Long term monthly measurements on water dissolved inorganic radiocarbon to understand the seasonal radiocarbon changes in three of Fuji Five lakes, Japan
Mr Kosuke Ota1,2, Prof Yusuke Yokoyama1,2, Dr Yosuke Miyairi1, Dr Shinya Yamamoto3, Dr Toshihiro Miyajima1
1Atmosphere and Ocean Research Institute, The University of Tokyo, , Japan, 2Department of Earth and Planetary Science, Graduate School of Science, The University of Tokyo, , Japan, 3Mount Fuji Research Institute, Yamanashi Prefectural Government, , Japan
The process of water flowing into lakes through precipitation, groundwater, and river varies depending on the region and season. It is important to clarify the details of hydrological cycles for long term in order to know the state of the lake in the future. In this study, we investigated the water pathway of Fuji Five Lakes, Japan by measuring the radiocarbon concentration (Δ¹⁴C) oxygen, and hydrogen stable isotopes of precipitation, groundwater, and lake water from 2018 to 2021.
Three out of five lakes, namely lakes Motosu, Shoji and Sai only have temporal inflow and outflow rivers, and the lake water property is defined by inflow of precipitation and groundwater. Therefore, the transportation pathway of water can be quantitatively estimated including the carbon transport process in the hydrosphere. The mass balance of water was then calculated from the groundwater recharge altitude, lake observation data, and the box model of groundwater and lake water Δ¹⁴C.
In Lake Motosu, continuous surveys of surface water properties have been conducted, such as vanadium concentration, water temperature and water quality surveys in summer and winter, and vertical surveys of water temperature and water quality throughout the year. They show that precipitation is dominant to govern water property to the lake.
A single stage Accelerator Mass Spectrometer and a wavelength scan cavity ring-down spectrometer at the Institute of Atmosphere and Ocean Research, The University of Tokyo were used for the measurement of ¹⁴C, oxygen, and hydrogen stable isotope ratios (δ¹⁸O, δD). In addition, the results of the groundwater measurement and the water balance study were combined to provide a comprehensive picture of water exchanges.
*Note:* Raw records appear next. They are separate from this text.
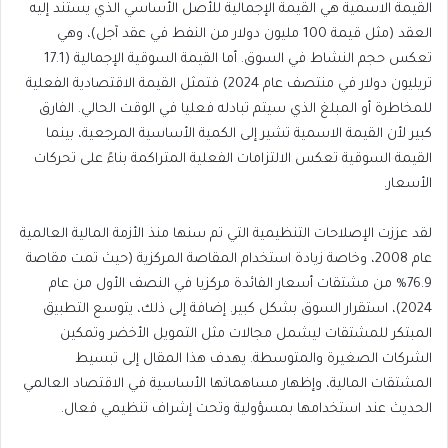
القيمة الاسمية هي القيمة الإجمالية للأصل الأساسي الذي يستند إليه
العقد (مثل قيمة 100 مليون دولار من النفط في عقد آجل)، وهي
تعكس حجم النشاط في السوق. أما القيمة السوقية الإجمالية (17.1
تريليون دولار في منتصف عام 2024) فتمثل القيمة الاقتصادية الفعلية
للمخاطرة أو المبلغ الذي سيتم تبادله فعليا في الوقت الحالي. الفارق
كبير لأن القيمة الاسمية تشير إلى الكمية الأساسية المرجعية، بينما
القيمة السوقية تعكس الالتزامات الفعلية المتراكمة بناءً على تحركات
الأسعار.
لقد عززت الإصلاحات التنظيمية التي تم سنها منذ الأزمة المالية العالمية
عام 2008، وخاصة زيادة استخدام المقاصة المركزية (حيث تمت مقاصة
76.9% من مشتقات أسعار الفائدة مركزيا في النصف الأول من عام
2024)، استقرار السوق بشكل كبير. إضافة إلى ذلك، يتوسع التطبيق
المبتكر للمشتقات ليشمل مجالات مثل التمويل الأخضر وتمكين
الشركات الصغيرة والمتوسطة. يهدف هذا المقال إلى تبسيط
المشتقات المالية، وإظهار مساهماتها الأساسية في الاقتصاد العالمي
الحديث عند استخدامها بمسؤولية وتحت إشراف تنظيمي فعال.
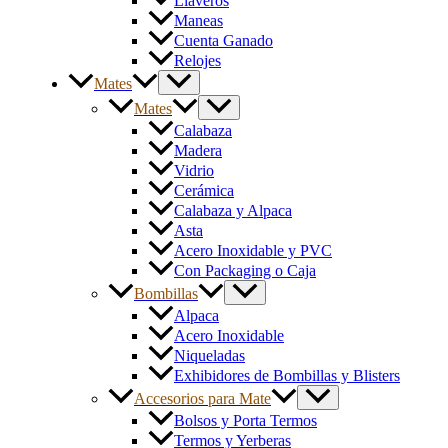
Llaveros
Maneas
Cuenta Ganado
Relojes
Mates
Mates
Calabaza
Madera
Vidrio
Cerámica
Calabaza y Alpaca
Asta
Acero Inoxidable y PVC
Con Packaging o Caja
Bombillas
Alpaca
Acero Inoxidable
Niqueladas
Exhibidores de Bombillas y Blisters
Accesorios para Mate
Bolsos y Porta Termos
Termos y Yerberas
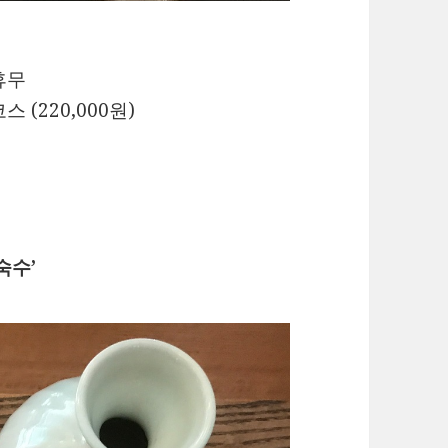
 휴무
스 (220,000원)
숙수’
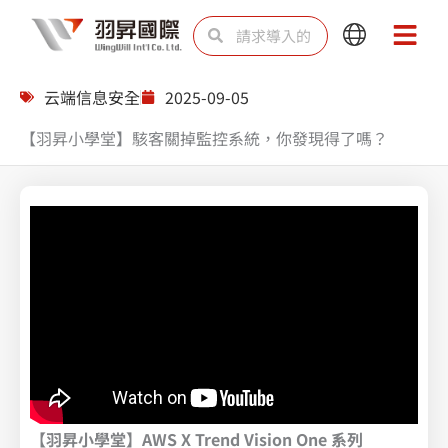
跳
Search
Search
Main
Main
至
Menu
Menu
内
云端信息安全
2025-09-05
容
【羽昇小學堂】駭客關掉監控系統，你發現得了嗎？
【羽昇小學堂】AWS X Trend Vision One 系列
The results show that Lake Motosu had the highest Δ¹⁴C in January. In this lake, Δ¹⁴C was found to increase in winter. No clear seasonal changes were observed in Lake Sai. Isotope ratio in Lake Motosu became lighter in summer.
We will present the three years long record of Δ¹⁴C, δ¹⁸ O, and δD to discuss hydrological cycles for the Fuji Five Lakes.